WHO Report on Antibiotic Resistance

World Health Organization Report

The World Health Organization (WHO) has issued a warning that increasing bacterial resistance could mean that some diseases can kill again after almost a century.

According to a report by the World Health Organization, even the strongest antibiotics, which are considered the last resort, are no longer effective in the treatment of bacterial infections. This could, after many decades, soon lead to, among other things, some diseases becoming fatal again.

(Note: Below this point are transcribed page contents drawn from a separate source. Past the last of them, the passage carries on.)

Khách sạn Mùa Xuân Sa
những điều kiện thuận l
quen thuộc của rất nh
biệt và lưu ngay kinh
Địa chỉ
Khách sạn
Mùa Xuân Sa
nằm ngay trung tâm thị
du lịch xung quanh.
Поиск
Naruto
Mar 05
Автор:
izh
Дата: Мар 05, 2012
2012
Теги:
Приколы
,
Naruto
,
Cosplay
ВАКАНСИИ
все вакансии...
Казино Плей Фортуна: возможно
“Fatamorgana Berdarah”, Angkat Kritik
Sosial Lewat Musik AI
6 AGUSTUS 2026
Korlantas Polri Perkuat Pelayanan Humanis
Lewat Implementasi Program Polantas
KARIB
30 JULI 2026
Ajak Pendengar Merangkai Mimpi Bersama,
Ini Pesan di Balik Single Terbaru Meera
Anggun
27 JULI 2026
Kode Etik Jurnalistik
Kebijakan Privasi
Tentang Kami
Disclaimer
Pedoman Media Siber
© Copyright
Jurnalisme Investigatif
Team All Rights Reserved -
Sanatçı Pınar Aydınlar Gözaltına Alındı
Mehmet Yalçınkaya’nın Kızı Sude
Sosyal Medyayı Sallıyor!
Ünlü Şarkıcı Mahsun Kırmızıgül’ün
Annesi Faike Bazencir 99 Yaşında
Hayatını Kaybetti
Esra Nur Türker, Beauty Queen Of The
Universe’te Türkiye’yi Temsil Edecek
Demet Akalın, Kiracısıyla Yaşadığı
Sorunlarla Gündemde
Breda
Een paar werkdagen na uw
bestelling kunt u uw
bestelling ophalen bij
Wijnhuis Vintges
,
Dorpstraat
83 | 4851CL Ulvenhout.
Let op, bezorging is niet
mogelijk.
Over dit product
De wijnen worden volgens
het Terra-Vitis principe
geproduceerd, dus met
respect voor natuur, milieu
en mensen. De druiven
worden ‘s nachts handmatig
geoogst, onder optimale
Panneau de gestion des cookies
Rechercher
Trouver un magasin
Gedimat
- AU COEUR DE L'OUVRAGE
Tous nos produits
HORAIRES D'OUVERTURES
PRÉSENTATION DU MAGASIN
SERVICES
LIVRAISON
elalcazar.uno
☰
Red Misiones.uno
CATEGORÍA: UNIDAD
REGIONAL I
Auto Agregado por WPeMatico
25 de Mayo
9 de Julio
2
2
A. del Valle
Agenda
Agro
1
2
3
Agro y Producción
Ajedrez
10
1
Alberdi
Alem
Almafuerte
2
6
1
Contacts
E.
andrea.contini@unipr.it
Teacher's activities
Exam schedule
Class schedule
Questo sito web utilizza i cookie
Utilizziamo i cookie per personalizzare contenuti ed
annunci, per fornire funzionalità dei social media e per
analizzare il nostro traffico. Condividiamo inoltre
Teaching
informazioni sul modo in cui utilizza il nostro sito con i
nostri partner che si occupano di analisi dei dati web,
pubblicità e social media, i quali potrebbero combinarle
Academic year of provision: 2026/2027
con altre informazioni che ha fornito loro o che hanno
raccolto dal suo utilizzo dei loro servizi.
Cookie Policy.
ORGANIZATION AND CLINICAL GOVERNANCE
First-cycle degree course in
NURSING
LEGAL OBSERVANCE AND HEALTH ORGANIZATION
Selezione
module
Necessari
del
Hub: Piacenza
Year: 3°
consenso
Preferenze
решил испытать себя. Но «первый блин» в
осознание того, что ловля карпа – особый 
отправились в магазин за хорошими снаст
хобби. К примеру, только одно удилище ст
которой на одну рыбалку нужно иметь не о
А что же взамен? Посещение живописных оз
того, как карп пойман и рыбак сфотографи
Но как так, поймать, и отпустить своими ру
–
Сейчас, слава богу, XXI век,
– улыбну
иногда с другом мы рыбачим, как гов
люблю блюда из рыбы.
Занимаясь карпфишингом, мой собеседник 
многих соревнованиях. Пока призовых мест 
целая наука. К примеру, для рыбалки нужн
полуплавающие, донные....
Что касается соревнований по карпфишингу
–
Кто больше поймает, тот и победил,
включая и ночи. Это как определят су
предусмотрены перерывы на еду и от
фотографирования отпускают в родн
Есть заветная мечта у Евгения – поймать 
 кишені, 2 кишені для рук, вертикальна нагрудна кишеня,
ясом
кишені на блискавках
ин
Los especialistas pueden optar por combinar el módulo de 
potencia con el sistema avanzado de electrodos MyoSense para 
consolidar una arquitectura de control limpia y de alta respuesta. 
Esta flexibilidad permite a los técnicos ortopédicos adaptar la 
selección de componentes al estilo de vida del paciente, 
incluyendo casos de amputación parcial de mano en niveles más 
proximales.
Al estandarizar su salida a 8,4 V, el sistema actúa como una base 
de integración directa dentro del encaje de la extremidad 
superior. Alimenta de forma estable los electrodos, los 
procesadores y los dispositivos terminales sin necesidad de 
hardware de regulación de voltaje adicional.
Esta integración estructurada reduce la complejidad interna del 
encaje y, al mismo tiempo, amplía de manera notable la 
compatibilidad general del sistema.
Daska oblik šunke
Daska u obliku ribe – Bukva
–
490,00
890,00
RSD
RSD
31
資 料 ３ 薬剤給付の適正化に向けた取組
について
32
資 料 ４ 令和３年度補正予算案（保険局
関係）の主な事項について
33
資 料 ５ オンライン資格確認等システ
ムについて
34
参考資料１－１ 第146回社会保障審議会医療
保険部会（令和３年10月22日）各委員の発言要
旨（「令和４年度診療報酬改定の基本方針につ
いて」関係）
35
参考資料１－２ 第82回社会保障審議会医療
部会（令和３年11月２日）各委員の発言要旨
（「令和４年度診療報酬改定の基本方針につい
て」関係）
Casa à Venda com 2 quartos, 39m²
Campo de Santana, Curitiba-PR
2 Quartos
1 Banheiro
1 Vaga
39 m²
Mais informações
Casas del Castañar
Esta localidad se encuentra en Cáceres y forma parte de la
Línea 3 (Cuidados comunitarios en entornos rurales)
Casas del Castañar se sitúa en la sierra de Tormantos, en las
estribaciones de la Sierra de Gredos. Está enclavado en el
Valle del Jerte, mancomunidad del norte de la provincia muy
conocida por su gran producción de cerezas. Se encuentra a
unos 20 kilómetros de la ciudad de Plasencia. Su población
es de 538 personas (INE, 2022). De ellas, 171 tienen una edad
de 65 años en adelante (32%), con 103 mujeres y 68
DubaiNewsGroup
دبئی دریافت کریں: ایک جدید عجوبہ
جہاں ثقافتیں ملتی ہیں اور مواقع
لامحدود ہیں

Today, we no longer calculate the resistance of bacteria to antibiotics in units of percent, as, for example, in the eighties of the last century, but in tens of percent! The latest WHO conclusions are based on extensive data from more than a hundred countries and are truly alarming. In some diseases, resistance already reaches more than fifty percent and thus become very difficult to treat.

This fact is also confirmed by Jennifer Cohn from Médecins Sans Frontières, who is convinced that it is absolutely necessary to put into practice a global plan to rationalize the use of antibiotics. "Whether we look into any of our medical missions, we see incredible numbers in terms of antibiotic resistance... Without detailed information, local doctors cannot imagine the true nature of the problem and cannot treat correctly", thinks Cohnová.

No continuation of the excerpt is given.